*What to work on*. Report back every line of the entries that contains "réservations", exactly as written.

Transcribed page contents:
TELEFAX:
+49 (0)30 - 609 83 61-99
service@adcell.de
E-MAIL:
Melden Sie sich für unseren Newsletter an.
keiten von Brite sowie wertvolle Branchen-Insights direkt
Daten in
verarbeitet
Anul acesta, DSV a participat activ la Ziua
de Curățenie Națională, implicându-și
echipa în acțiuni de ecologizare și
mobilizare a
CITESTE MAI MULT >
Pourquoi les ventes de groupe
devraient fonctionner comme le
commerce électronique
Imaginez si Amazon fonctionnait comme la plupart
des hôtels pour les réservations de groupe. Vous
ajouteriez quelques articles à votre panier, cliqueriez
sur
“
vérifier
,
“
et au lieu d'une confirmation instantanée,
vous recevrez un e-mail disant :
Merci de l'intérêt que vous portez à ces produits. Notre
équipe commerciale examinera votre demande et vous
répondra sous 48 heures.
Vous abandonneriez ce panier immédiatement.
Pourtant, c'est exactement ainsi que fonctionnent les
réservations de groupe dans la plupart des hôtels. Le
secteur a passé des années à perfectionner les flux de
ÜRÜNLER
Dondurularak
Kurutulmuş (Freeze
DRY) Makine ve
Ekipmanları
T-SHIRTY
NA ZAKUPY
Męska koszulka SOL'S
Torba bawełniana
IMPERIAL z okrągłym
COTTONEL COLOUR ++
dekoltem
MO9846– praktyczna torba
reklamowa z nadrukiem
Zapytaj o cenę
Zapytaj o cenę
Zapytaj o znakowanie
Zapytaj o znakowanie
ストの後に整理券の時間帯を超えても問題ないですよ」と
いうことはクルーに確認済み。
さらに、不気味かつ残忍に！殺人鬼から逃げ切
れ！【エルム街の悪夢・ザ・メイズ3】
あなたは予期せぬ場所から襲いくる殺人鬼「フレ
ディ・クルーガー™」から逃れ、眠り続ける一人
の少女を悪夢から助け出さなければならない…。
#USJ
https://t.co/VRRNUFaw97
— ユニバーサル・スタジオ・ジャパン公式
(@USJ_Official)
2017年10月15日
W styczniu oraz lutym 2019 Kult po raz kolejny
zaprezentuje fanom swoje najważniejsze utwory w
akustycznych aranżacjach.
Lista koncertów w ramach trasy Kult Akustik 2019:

*Response below*.
des hôtels pour les réservations de groupe. Vous
réservations de groupe dans la plupart des hôtels. Le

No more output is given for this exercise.